API – Purpose of Concurrent API Limit

apiArchitecturegovernorlimitsintegration

As per the Salesforce Documentation, the Concurrent API limit is a limit for concurrent inbound requests (calls) with a duration of 20 seconds or longer and it differs based on the org type:

  • Developer Edition and Trial orgs – 5 requests limit
  • Production orgs and Sandboxes – 25 requests limit

Also, as per this Salesforce Documentation, we have Maximum CPU time on the Salesforce servers limit, which differs based on the type of the transaction:

  • Synchronous – 10 seconds
  • Asynchronous – 60 seconds

  1. What is the purpose of the Concurrent API limit and why is it so low
    (strict), given that some Salesforce orgs might receive tens of calls
    from external systems every second?
  2. If the incoming call is Request and Reply, calling e.g. some custom Apex Class that executes a complex logic and waiting for it to finish to receive a response, the transaction throws an exception after 10 seconds, meaning that the call to Salesforce won't be able to get to 25 seconds. If some logic in the Apex Class executes as asynchronous (using Queueable, Batchable or @future annotation), it processes in a different transaction and the result is not returned to the client calling Salesforce, meaning that this would also not be a reason to reach the limit of 25 seconds. What could be the scenarios of reaching the Concurrent API limit?

Best Answer

1. What is the purpose of the Concurrent API limit and why is it so low?
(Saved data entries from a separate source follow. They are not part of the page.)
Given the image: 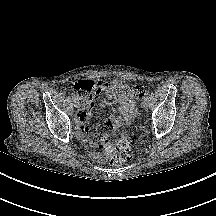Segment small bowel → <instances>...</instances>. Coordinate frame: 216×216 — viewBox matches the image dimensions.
I'll return each mask as SVG.
<instances>
[{
  "label": "small bowel",
  "mask_w": 216,
  "mask_h": 216,
  "mask_svg": "<svg viewBox=\"0 0 216 216\" xmlns=\"http://www.w3.org/2000/svg\"><path fill=\"white\" fill-rule=\"evenodd\" d=\"M101 89L106 93L108 99L100 102L101 107H106L111 101L117 114H113L107 118L112 127L117 128L128 125L136 114V105L130 93V86L123 81L115 80L112 82L99 83ZM94 106L93 101L83 100L80 103V109L75 115L76 133L81 139L96 144L100 134L98 129H89L85 124L88 121L91 110Z\"/></svg>",
  "instance_id": "obj_1"
}]
</instances>
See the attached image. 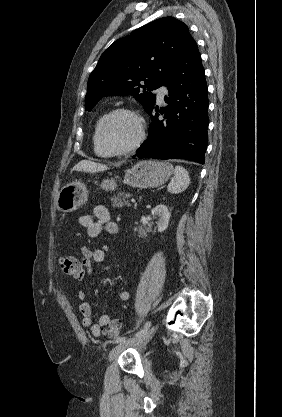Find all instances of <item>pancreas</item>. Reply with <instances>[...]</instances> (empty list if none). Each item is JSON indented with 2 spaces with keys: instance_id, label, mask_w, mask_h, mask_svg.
I'll return each instance as SVG.
<instances>
[{
  "instance_id": "pancreas-1",
  "label": "pancreas",
  "mask_w": 282,
  "mask_h": 417,
  "mask_svg": "<svg viewBox=\"0 0 282 417\" xmlns=\"http://www.w3.org/2000/svg\"><path fill=\"white\" fill-rule=\"evenodd\" d=\"M132 196L131 192H118V194H114V196H111V204L112 206H131L130 198Z\"/></svg>"
}]
</instances>
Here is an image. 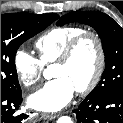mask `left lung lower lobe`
<instances>
[{"instance_id":"0a47b994","label":"left lung lower lobe","mask_w":123,"mask_h":123,"mask_svg":"<svg viewBox=\"0 0 123 123\" xmlns=\"http://www.w3.org/2000/svg\"><path fill=\"white\" fill-rule=\"evenodd\" d=\"M74 113L77 123H123V90L89 94Z\"/></svg>"}]
</instances>
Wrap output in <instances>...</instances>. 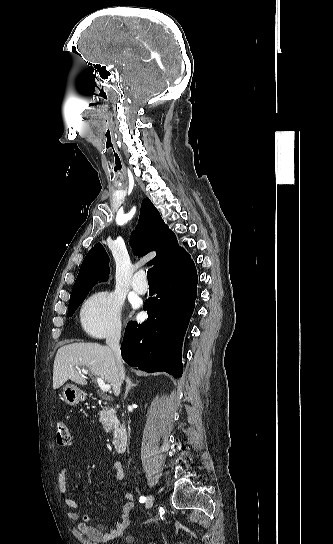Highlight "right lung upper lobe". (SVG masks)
Listing matches in <instances>:
<instances>
[{"mask_svg": "<svg viewBox=\"0 0 333 544\" xmlns=\"http://www.w3.org/2000/svg\"><path fill=\"white\" fill-rule=\"evenodd\" d=\"M131 243L138 255L157 252L150 261V264L155 265L157 277L192 261L186 251L178 246L175 234L169 230L148 198L142 201L139 224L132 233ZM108 261L103 246L96 244L81 264L71 296L89 291L98 280L106 281L109 274Z\"/></svg>", "mask_w": 333, "mask_h": 544, "instance_id": "cb5924a9", "label": "right lung upper lobe"}]
</instances>
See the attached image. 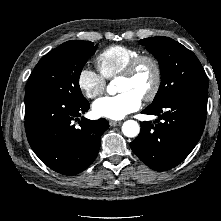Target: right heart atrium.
<instances>
[{
  "label": "right heart atrium",
  "instance_id": "d8ad5b80",
  "mask_svg": "<svg viewBox=\"0 0 221 221\" xmlns=\"http://www.w3.org/2000/svg\"><path fill=\"white\" fill-rule=\"evenodd\" d=\"M77 85L81 93L89 98L95 99L106 90V78L90 67H83L77 77Z\"/></svg>",
  "mask_w": 221,
  "mask_h": 221
}]
</instances>
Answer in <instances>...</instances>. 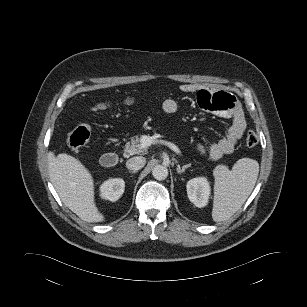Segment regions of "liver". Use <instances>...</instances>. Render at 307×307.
<instances>
[{"label":"liver","mask_w":307,"mask_h":307,"mask_svg":"<svg viewBox=\"0 0 307 307\" xmlns=\"http://www.w3.org/2000/svg\"><path fill=\"white\" fill-rule=\"evenodd\" d=\"M50 180L66 207L83 221L102 222L104 216L95 204L90 172L75 157L62 153L47 154Z\"/></svg>","instance_id":"6515ba94"}]
</instances>
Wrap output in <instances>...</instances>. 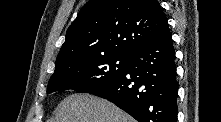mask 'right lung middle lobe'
I'll return each instance as SVG.
<instances>
[{
  "label": "right lung middle lobe",
  "mask_w": 221,
  "mask_h": 122,
  "mask_svg": "<svg viewBox=\"0 0 221 122\" xmlns=\"http://www.w3.org/2000/svg\"><path fill=\"white\" fill-rule=\"evenodd\" d=\"M130 58L126 55H106L74 65L52 76L47 92L70 89L78 93H92L119 77L126 70Z\"/></svg>",
  "instance_id": "obj_1"
}]
</instances>
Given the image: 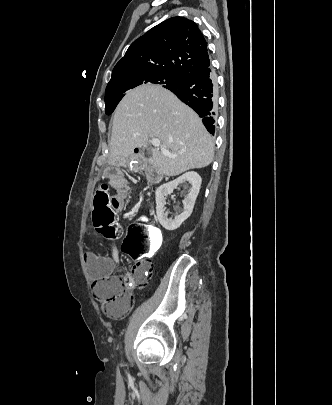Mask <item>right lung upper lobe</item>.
Wrapping results in <instances>:
<instances>
[{
	"label": "right lung upper lobe",
	"instance_id": "cb5924a9",
	"mask_svg": "<svg viewBox=\"0 0 332 405\" xmlns=\"http://www.w3.org/2000/svg\"><path fill=\"white\" fill-rule=\"evenodd\" d=\"M209 64L207 42L196 23L183 17H172L130 45L114 67L111 80L135 72L184 77Z\"/></svg>",
	"mask_w": 332,
	"mask_h": 405
}]
</instances>
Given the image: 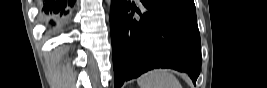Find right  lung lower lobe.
Listing matches in <instances>:
<instances>
[{"label": "right lung lower lobe", "mask_w": 267, "mask_h": 88, "mask_svg": "<svg viewBox=\"0 0 267 88\" xmlns=\"http://www.w3.org/2000/svg\"><path fill=\"white\" fill-rule=\"evenodd\" d=\"M75 3V0H45L42 11L52 17L50 25L54 26L55 21L62 25L64 19L67 18L70 8Z\"/></svg>", "instance_id": "obj_1"}]
</instances>
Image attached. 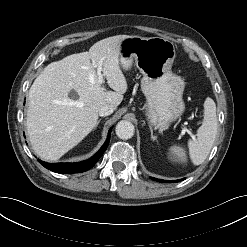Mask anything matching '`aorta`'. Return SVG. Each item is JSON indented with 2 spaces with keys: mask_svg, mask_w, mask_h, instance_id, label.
I'll return each instance as SVG.
<instances>
[{
  "mask_svg": "<svg viewBox=\"0 0 247 247\" xmlns=\"http://www.w3.org/2000/svg\"><path fill=\"white\" fill-rule=\"evenodd\" d=\"M134 125L130 121L121 120L116 125V135L120 139H130L134 135Z\"/></svg>",
  "mask_w": 247,
  "mask_h": 247,
  "instance_id": "762f6f07",
  "label": "aorta"
}]
</instances>
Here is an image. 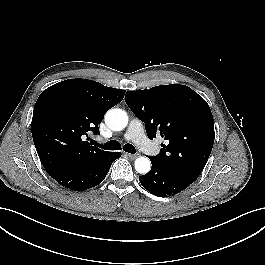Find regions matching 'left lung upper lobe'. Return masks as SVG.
I'll return each instance as SVG.
<instances>
[{
  "instance_id": "left-lung-upper-lobe-1",
  "label": "left lung upper lobe",
  "mask_w": 265,
  "mask_h": 265,
  "mask_svg": "<svg viewBox=\"0 0 265 265\" xmlns=\"http://www.w3.org/2000/svg\"><path fill=\"white\" fill-rule=\"evenodd\" d=\"M125 102L145 123L150 139L160 134L167 145L151 158L192 180L205 167L214 144V120L207 102L185 85L170 84L128 91Z\"/></svg>"
}]
</instances>
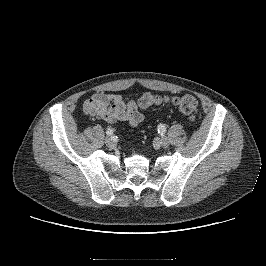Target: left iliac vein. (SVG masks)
I'll use <instances>...</instances> for the list:
<instances>
[{"mask_svg": "<svg viewBox=\"0 0 266 266\" xmlns=\"http://www.w3.org/2000/svg\"><path fill=\"white\" fill-rule=\"evenodd\" d=\"M158 145L162 148H167L169 146V141L165 137L158 138Z\"/></svg>", "mask_w": 266, "mask_h": 266, "instance_id": "4c4485c4", "label": "left iliac vein"}]
</instances>
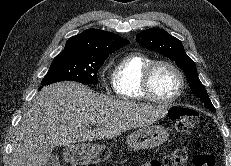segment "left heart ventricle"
<instances>
[{
	"label": "left heart ventricle",
	"mask_w": 231,
	"mask_h": 166,
	"mask_svg": "<svg viewBox=\"0 0 231 166\" xmlns=\"http://www.w3.org/2000/svg\"><path fill=\"white\" fill-rule=\"evenodd\" d=\"M151 84L154 93L162 99L172 97L179 87L177 75L172 69L163 65L155 69Z\"/></svg>",
	"instance_id": "1"
}]
</instances>
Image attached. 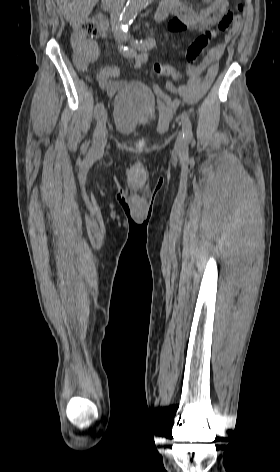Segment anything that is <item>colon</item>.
I'll return each instance as SVG.
<instances>
[{"mask_svg":"<svg viewBox=\"0 0 280 472\" xmlns=\"http://www.w3.org/2000/svg\"><path fill=\"white\" fill-rule=\"evenodd\" d=\"M241 10L242 5L237 3L234 10H228L225 12L219 20L215 30L206 31L191 43L186 53L187 60L190 64H192L196 58L207 49L210 41L218 32H224L230 27L239 26L241 22ZM78 32L87 37H94L100 33V24L96 19L88 20L80 26ZM74 63L80 69L86 67L85 61L78 56H74ZM154 71L159 75L167 76L169 78H173V75L177 73V70L169 64H155Z\"/></svg>","mask_w":280,"mask_h":472,"instance_id":"obj_1","label":"colon"}]
</instances>
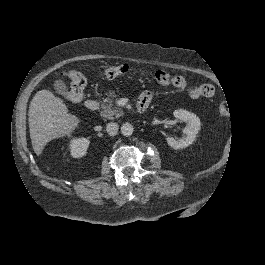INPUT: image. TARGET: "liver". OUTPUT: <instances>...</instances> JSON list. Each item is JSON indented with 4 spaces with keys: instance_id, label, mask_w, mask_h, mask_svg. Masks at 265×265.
Segmentation results:
<instances>
[{
    "instance_id": "1",
    "label": "liver",
    "mask_w": 265,
    "mask_h": 265,
    "mask_svg": "<svg viewBox=\"0 0 265 265\" xmlns=\"http://www.w3.org/2000/svg\"><path fill=\"white\" fill-rule=\"evenodd\" d=\"M32 147L39 156L45 145L62 136H70L80 120L70 113L62 99L49 90H41L33 97L28 111Z\"/></svg>"
}]
</instances>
As per the documentation you referenced:

To maintain optimum performance and ensure that the Lightning Platform API is available to all our customers, Salesforce balances transaction loads by imposing ... limits.
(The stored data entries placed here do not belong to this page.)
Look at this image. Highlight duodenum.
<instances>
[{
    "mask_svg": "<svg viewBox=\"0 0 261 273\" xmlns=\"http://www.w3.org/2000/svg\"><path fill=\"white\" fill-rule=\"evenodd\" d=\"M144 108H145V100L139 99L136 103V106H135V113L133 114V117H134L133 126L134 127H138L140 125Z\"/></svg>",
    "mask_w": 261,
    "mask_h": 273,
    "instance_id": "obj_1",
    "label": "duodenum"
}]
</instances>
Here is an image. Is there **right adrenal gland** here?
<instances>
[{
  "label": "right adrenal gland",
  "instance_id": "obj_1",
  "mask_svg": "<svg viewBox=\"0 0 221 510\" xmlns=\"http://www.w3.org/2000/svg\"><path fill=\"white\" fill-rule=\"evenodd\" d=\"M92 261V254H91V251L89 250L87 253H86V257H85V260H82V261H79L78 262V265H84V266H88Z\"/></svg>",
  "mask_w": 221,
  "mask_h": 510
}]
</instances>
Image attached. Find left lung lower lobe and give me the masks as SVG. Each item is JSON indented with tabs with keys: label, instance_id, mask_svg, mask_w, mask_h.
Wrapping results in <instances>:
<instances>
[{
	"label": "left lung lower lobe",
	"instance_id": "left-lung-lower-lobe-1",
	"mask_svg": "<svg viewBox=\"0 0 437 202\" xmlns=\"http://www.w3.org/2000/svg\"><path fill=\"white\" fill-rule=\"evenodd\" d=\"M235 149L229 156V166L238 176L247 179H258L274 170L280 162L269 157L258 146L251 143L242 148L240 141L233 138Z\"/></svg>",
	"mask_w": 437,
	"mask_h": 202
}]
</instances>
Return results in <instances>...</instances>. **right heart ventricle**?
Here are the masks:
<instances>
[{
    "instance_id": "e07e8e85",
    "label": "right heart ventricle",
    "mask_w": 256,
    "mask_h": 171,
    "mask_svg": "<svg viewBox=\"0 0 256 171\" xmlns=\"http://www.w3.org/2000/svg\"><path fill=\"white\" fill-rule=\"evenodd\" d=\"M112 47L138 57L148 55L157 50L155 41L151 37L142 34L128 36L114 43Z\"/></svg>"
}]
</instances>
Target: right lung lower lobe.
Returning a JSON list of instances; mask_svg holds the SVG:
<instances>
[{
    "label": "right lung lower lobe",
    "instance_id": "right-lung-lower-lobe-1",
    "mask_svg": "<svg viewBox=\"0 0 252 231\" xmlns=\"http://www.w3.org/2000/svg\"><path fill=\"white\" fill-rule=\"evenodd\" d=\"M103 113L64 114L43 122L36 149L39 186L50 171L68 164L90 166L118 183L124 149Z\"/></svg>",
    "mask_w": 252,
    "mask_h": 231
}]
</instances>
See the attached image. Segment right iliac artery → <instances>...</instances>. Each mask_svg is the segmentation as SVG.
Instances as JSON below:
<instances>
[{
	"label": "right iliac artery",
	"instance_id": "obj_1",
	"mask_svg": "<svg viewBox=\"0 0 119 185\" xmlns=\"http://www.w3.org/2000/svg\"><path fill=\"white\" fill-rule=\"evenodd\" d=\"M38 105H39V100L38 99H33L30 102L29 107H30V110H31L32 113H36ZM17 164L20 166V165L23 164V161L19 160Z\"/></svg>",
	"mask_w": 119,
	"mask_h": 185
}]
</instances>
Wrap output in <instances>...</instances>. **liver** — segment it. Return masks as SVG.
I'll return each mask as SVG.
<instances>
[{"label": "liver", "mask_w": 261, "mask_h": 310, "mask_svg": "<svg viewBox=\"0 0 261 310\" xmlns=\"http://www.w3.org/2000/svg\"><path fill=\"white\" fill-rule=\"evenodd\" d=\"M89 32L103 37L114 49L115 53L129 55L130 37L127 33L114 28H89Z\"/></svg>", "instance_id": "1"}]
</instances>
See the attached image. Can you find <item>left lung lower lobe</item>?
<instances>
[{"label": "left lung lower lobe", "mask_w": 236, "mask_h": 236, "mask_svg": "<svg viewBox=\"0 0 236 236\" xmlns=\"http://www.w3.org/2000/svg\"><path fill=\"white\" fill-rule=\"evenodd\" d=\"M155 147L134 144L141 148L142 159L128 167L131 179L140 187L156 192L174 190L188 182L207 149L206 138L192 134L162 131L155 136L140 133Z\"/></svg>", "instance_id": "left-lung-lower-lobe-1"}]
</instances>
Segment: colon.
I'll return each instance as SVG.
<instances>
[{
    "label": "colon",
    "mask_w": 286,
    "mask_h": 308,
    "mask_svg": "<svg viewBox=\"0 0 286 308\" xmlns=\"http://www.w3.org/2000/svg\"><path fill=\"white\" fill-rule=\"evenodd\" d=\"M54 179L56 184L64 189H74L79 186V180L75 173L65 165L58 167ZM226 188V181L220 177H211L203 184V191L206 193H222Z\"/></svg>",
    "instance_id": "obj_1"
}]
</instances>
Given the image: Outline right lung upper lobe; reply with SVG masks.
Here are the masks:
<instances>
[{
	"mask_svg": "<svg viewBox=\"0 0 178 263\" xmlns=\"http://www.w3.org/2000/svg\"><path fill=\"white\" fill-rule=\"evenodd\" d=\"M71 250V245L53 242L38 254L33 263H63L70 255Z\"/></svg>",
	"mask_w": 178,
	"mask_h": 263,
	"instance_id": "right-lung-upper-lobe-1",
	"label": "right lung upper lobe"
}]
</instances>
So fundamentally this is one of the limits imposed to prevent a given org from blocking the HTTP based API resources from use by other tenants on the same host. There are only so many connections that can be maintained concurrently by the server.

It is low, I suggest, because the pool of connections is relatively small compared with the number of tenants that can be sharing the same server.

Note that this suggests you write your custom REST API code to avoid long-running actions.

2. The transaction throws an exception after 10 seconds, meaning that the call to Salesforce won't be able to get to 25 seconds?

There are other operations in a transaction that take time but that do not contribute to CPU limits. Two such examples are:

  • SOQL query time (these can take a long time if you have poorly optimized queries or large data volumes without appropriate custom indexes or skinny tables).
  • Time spent waiting for callouts to complete.